Your answer should consist solely of the lines from the one containing "dentro do assunto" through the end of the entries below, duplicated exactly.

## Material for this task
_____
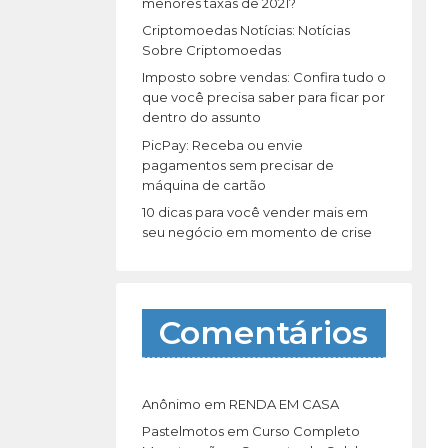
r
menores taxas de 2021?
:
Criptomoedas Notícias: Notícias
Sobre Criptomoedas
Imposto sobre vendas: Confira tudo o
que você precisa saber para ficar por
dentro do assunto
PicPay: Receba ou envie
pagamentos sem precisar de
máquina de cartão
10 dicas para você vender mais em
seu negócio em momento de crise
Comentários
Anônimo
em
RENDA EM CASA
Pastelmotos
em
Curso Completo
_____
## Answer for the task
dentro do assunto
PicPay: Receba ou envie
pagamentos sem precisar de
máquina de cartão
10 dicas para você vender mais em
seu negócio em momento de crise
Comentários
Anônimo
em
RENDA EM CASA
Pastelmotos
em
Curso Completo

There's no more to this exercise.